At the end of November 2011 I learned two terms I’d never heard before: “irritable uterus” and “wimpy white boy.” Irritable uterus leads to 37-week C section. 37-week C section leads to “wimpy white boy” spending ten days in the special care nursery two hours away from home.

Ten days in the special care nursery two hours away from home leads to…well, a family situation nobody was prepared for. Christian was trying to work–because he couldn’t take time off while I was gone and be there to help when we got home as well–and keep the kids’ anticipation of Advent activities. And clean. And cook. And grocery shop. And oh yes, prepare the choir for Christmas.

Thank God, he didn’t have to do it by himself. As it turned out, the ranks mobilized. My parents. My sister. Friends took turns watching kids, too, so Christian could work and grocery shop and meet choir obligations. People brought food. Cleaned the house. Took care of school transport. At my end, once I was officially checked out of the hospital, people brought food to save me from beggaring myself in the hospital cafeteria.

It was a humbling experience. We had always been sticklers about thank you notes, but it was soon clear that there was no way we were going to be able to keep track of who we owed thank you notes to, much less get them written. And I realized that if the tables had been turned, I wouldn’t have been at all worried about receiving a thank you note.

As long as we’re alive, there will be unpleasant or difficult situations forced upon us. Like Simon, impressed into service to carry a cross up to Golgotha. It’s good for us to be reminded that even Jesus didn’t get to Calvary all by himself. He needed help to carry the cross.

Then again, did he, really? Isn’t this more like it was in the desert, at the beginning of his ministry, when the devil tried to get him to use his divinity to his own advantage? Jesus could have thrown himself down and required the angels to save him. Likewise on the way of the cross, he could have played the God card to get him to the top of the hill. But that would sort of defeat the purpose. Because his human frailty, which made hade him need help, serves to remind us that we don’t have to carry our burdens alone, either. In fact, we can’t carry them alone.

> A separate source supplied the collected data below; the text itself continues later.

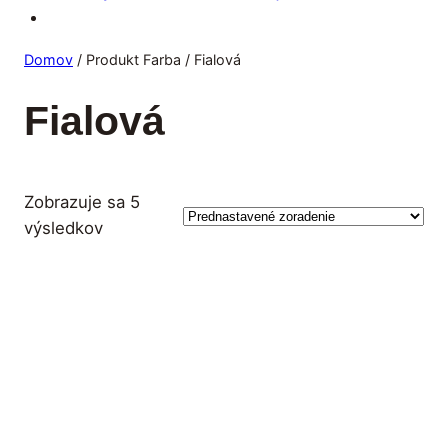
Prejsť
Domov
/ Produkt Farba / Fialová
na
Fialová
obsah
Zobrazuje sa 5
výsledkov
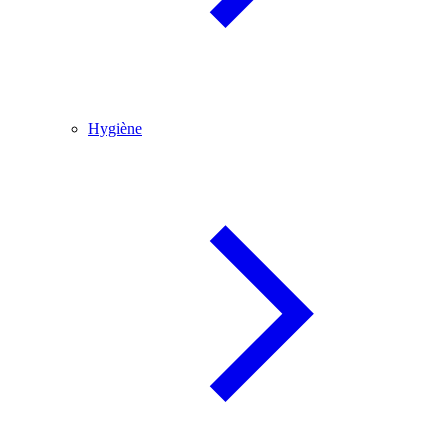
Hygiène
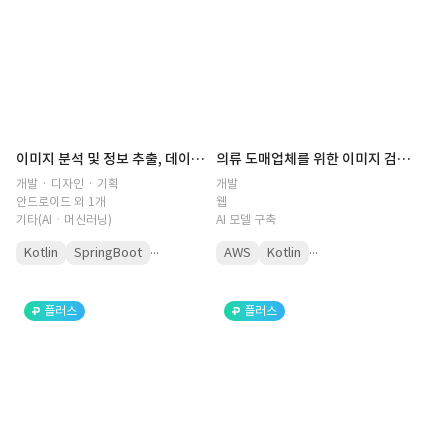
이미지 분석 및 정보 추출, 데이터 자동 입력 AI
의류 도매업체를 위한 이미지 검색 AI
개발 · 디자인 · 기획
개발
안드로이드 외 1개
웹
기타(AIㆍ머신러닝)
AI 모델 구축
...
...
Kotlin
SpringBoot
AWS
Kotlin
플러스
플러스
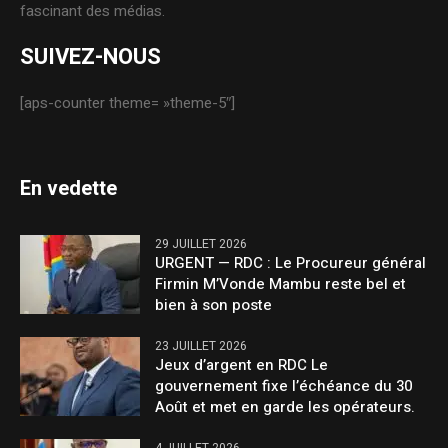
fascinant des médias.
SUIVEZ-NOUS
[aps-counter theme= »theme-5″]
En vedette
29 JUILLET 2026
URGENT — RDC : Le Procureur général
Firmin M’Vonde Mambu reste bel et
bien à son poste
23 JUILLET 2026
Jeux d’argent en RDC Le
gouvernement fixe l’échéance du 30
Août et met en garde les opérateurs.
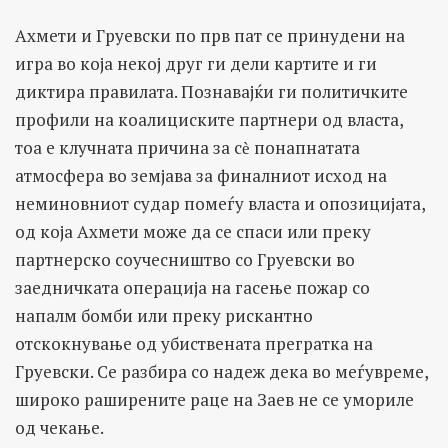
Ахмети и Груевски по прв пат се принудени на
игра во која некој друг ги дели картите и ги
диктира правилата. Познавајќи ги политичките
профили на коалициските партнери од власта,
тоа е клучната причина за сѐ понапнатата
атмосфера во земјава за финалниот исход на
неминовниот судар помеѓу власта и опозицијата,
од која Ахмети може да се спаси или преку
партнерско соучесништво со Груевски во
заедничката операција на гасење пожар со
напалм бомби или преку рискантно
отскокнување од убиствената прегратка на
Груевски. Се разбира со надеж дека во меѓувреме,
широко раширените раце на Заев не се умориле
од чекање.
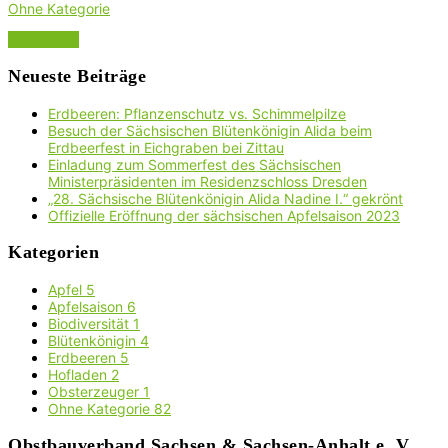
Ohne Kategorie
Read More
Neueste Beiträge
Erdbeeren: Pflanzenschutz vs. Schimmelpilze
Besuch der Sächsischen Blütenkönigin Alida beim
Erdbeerfest in Eichgraben bei Zittau
Einladung zum Sommerfest des Sächsischen
Ministerpräsidenten im Residenzschloss Dresden
„28. Sächsische Blütenkönigin Alida Nadine I.“ gekrönt
Offizielle Eröffnung der sächsischen Apfelsaison 2023
Kategorien
Apfel
5
Apfelsaison
6
Biodiversität
1
Blütenkönigin
4
Erdbeeren
5
Hofladen
2
Obsterzeuger
1
Ohne Kategorie
82
Obstbauverband Sachsen & Sachsen-Anhalt e. V.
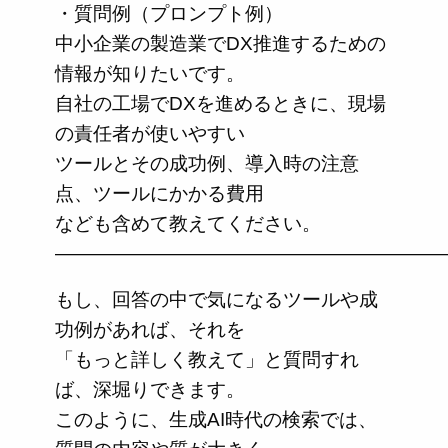
・質問例（プロンプト例）
中小企業の製造業でDX推進するための
情報が知りたいです。
自社の工場でDXを進めるときに、現場
の責任者が使いやすい
ツールとその成功例、導入時の注意
点、ツールにかかる費用
なども含めて教えてください。
—————————————————————
もし、回答の中で気になるツールや成
功例があれば、それを
「もっと詳しく教えて」と質問すれ
ば、深堀りできます。
このように、生成AI時代の検索では、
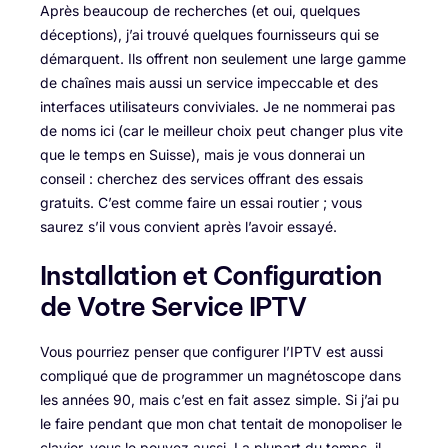
Après beaucoup de recherches (et oui, quelques
déceptions), j’ai trouvé quelques fournisseurs qui se
démarquent. Ils offrent non seulement une large gamme
de chaînes mais aussi un service impeccable et des
interfaces utilisateurs conviviales. Je ne nommerai pas
de noms ici (car le meilleur choix peut changer plus vite
que le temps en Suisse), mais je vous donnerai un
conseil : cherchez des services offrant des essais
gratuits. C’est comme faire un essai routier ; vous
saurez s’il vous convient après l’avoir essayé.
Installation et Configuration
de Votre Service IPTV
Vous pourriez penser que configurer l’IPTV est aussi
compliqué que de programmer un magnétoscope dans
les années 90, mais c’est en fait assez simple. Si j’ai pu
le faire pendant que mon chat tentait de monopoliser le
clavier, vous le pouvez aussi. La plupart du temps, il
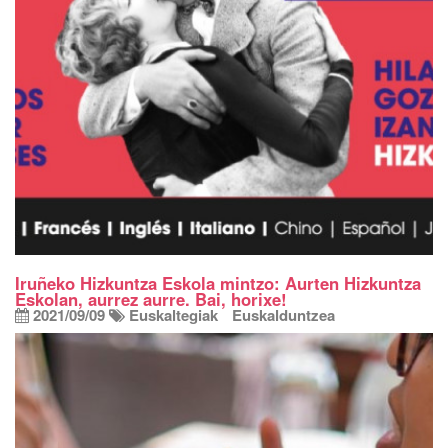
Iruñeko Hizkuntza Eskola mintzo: Aurten Hizkuntza
Eskolan, aurrez aurre. Bai, horixe!
2021/09/09
Euskaltegiak
Euskalduntzea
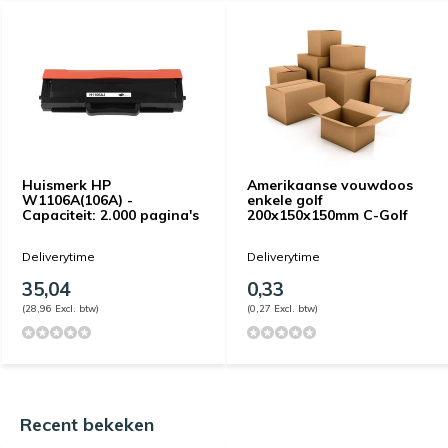
Huismerk HP
Amerikaanse vouwdoos
W1106A(106A) -
enkele golf
Capaciteit: 2.000 pagina's
200x150x150mm C-Golf
Deliverytime
Deliverytime
35,04
0,33
(28,96 Excl. btw)
(0,27 Excl. btw)
Recent bekeken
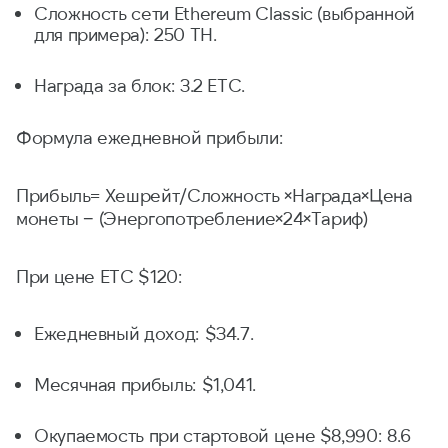
Сложность сети Ethereum Classic (выбранной
для примера): 250 TH.
Награда за блок: 3.2 ETC.
Формула ежедневной прибыли:
Прибыль= Хешрейт/Сложность ×Награда×Цена
монеты − (Энергопотребление×24×Тариф)
При цене ETC $120:
Ежедневный доход: $34.7.
Месячная прибыль: $1,041.
Окупаемость при стартовой цене $8,990: 8.6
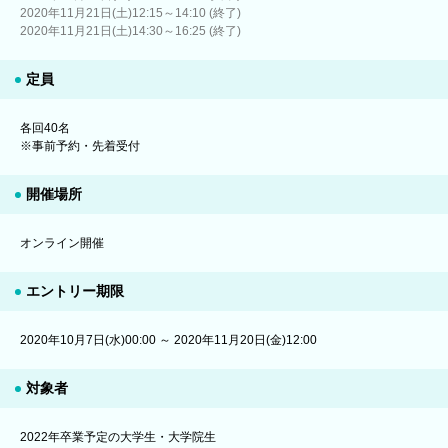
2020年11月21日(土)12:15～14:10 (終了)
2020年11月21日(土)14:30～16:25 (終了)
定員
各回40名
※事前予約・先着受付
開催場所
オンライン開催
エントリー期限
2020年10月7日(水)00:00 ～ 2020年11月20日(金)12:00
対象者
2022年卒業予定の大学生・大学院生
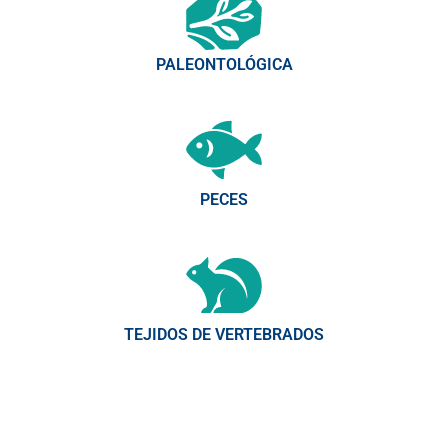
PALEONTOLÓGICA
PECES
TEJIDOS DE VERTEBRADOS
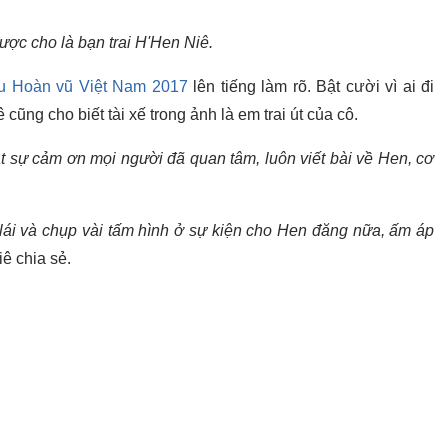
ược cho là bạn trai H'Hen Niê.
u Hoàn vũ Việt Nam 2017
lên tiếng làm rõ. Bật cười vì ai đi
cũng cho biết tài xế trong ảnh là em trai út của cô.
Thật sự cảm ơn mọi người đã quan tâm, luôn viết bài về Hen, cơ
ái và chụp vài tấm hình ở sự kiện cho Hen đăng nữa, ấm áp
iê chia sẻ.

The idea of rugged individualism sounds great, but the reality is that we need each other. Especially when those tough times come calling, and we’re faced with situations nobody should have to handle. Think of 9/11, of Sandy Hook or Katrina. Stories of heroism come out of the worst tragedies and the ugliest realities of human existence.

We need each other. That’s what Jesus teaches us in this station. We need each other, and when we are willing not only to give with grace, but to accept what others give, that is when humanity shines brightest.